» **THE PROBLEM**: Only one span is wanted from the lines below: from the one with "desăvârșit studiile în" up to and including the one with "combattere la mentalità". Copy it exactly, without images.

» **DATA FOR REVIEW**:
---+---

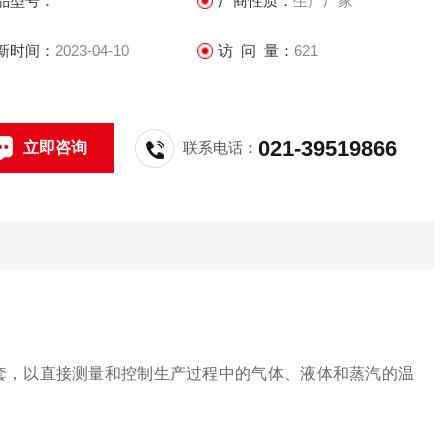
品型号：
厂商性质：
生产厂家
新时间：
2023-04-10
访 问 量：
621
021-39519866
立即咨询
联系电话：
套，以直接测量和控制生产过程中的气体、液体和蒸汽的温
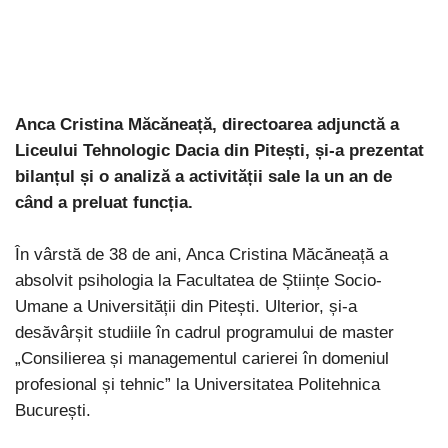
Anca Cristina Măcăneață, directoarea adjunctă a
Liceului Tehnologic Dacia din Pitești, și-a prezentat
bilanțul și o analiză a activității sale la un an de
când a preluat funcția.
În vârstă de 38 de ani, Anca Cristina Măcăneață a
absolvit psihologia la Facultatea de Științe Socio-
Umane a Universității din Pitești. Ulterior, și-a
desăvârșit studiile în cadrul programului de master
„Consilierea și managementul carierei în domeniul
profesional și tehnic” la Universitatea Politehnica
București.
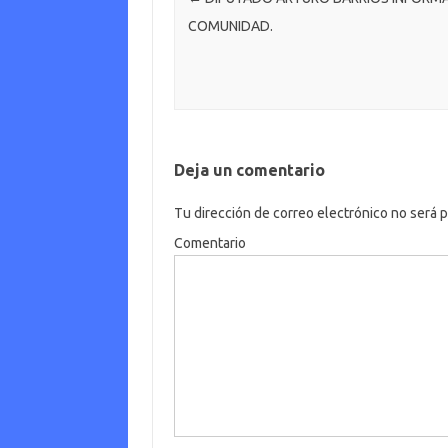
o
er
c
COMUNIDAD.
k
o
m
Deja un comentario
Tu dirección de correo electrónico no será p
Comentario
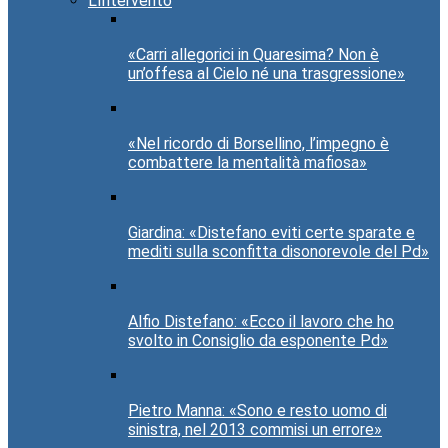
L’Intervento
«Carri allegorici in Quaresima? Non è
un’offesa al Cielo né una trasgressione»
«Nel ricordo di Borsellino, l’impegno è
combattere la mentalità mafiosa»
Giardina: «Distefano eviti certe sparate e
mediti sulla sconfitta disonorevole del Pd»
Alfio Distefano: «Ecco il lavoro che ho
svolto in Consiglio da esponente Pd»
Pietro Manna: «Sono e resto uomo di
sinistra, nel 2013 commisi un errore»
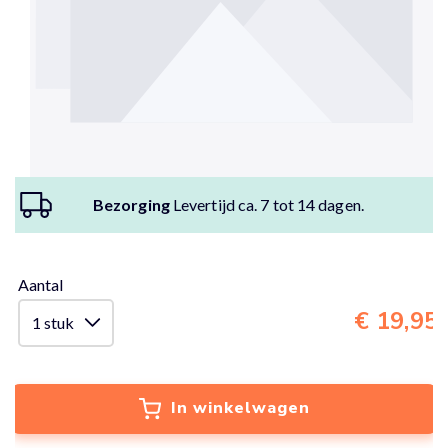
Bezorging
Levertijd ca. 7 tot 14 dagen.
Aantal
€ 19,95
In winkelwagen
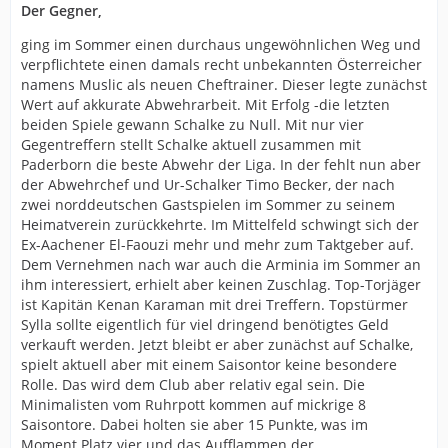
Der Gegner,
ging im Sommer einen durchaus ungewöhnlichen Weg und
verpflichtete einen damals recht unbekannten Österreicher
namens Muslic als neuen Cheftrainer. Dieser legte zunächst
Wert auf akkurate Abwehrarbeit. Mit Erfolg -die letzten
beiden Spiele gewann Schalke zu Null. Mit nur vier
Gegentreffern stellt Schalke aktuell zusammen mit
Paderborn die beste Abwehr der Liga. In der fehlt nun aber
der Abwehrchef und Ur-Schalker Timo Becker, der nach
zwei norddeutschen Gastspielen im Sommer zu seinem
Heimatverein zurückkehrte. Im Mittelfeld schwingt sich der
Ex-Aachener El-Faouzi mehr und mehr zum Taktgeber auf.
Dem Vernehmen nach war auch die Arminia im Sommer an
ihm interessiert, erhielt aber keinen Zuschlag. Top-Torjäger
ist Kapitän Kenan Karaman mit drei Treffern. Topstürmer
Sylla sollte eigentlich für viel dringend benötigtes Geld
verkauft werden. Jetzt bleibt er aber zunächst auf Schalke,
spielt aktuell aber mit einem Saisontor keine besondere
Rolle. Das wird dem Club aber relativ egal sein. Die
Minimalisten vom Ruhrpott kommen auf mickrige 8
Saisontore. Dabei holten sie aber 15 Punkte, was im
Moment Platz vier und das Aufflammen der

---+---

» **RESPONSE**:
desăvârșit studiile în cadrul programului de master
„Consilierea și managementul carierei în domeniul
profesional și tehnic” la Universitatea Politehnica
București.
o
er
c
COMUNIDAD.
k
o
m
Deja un comentario
Tu dirección de correo electrónico no será p
Comentario
L’Intervento
«Carri allegorici in Quaresima? Non è
un’offesa al Cielo né una trasgressione»
«Nel ricordo di Borsellino, l’impegno è
combattere la mentalità mafiosa»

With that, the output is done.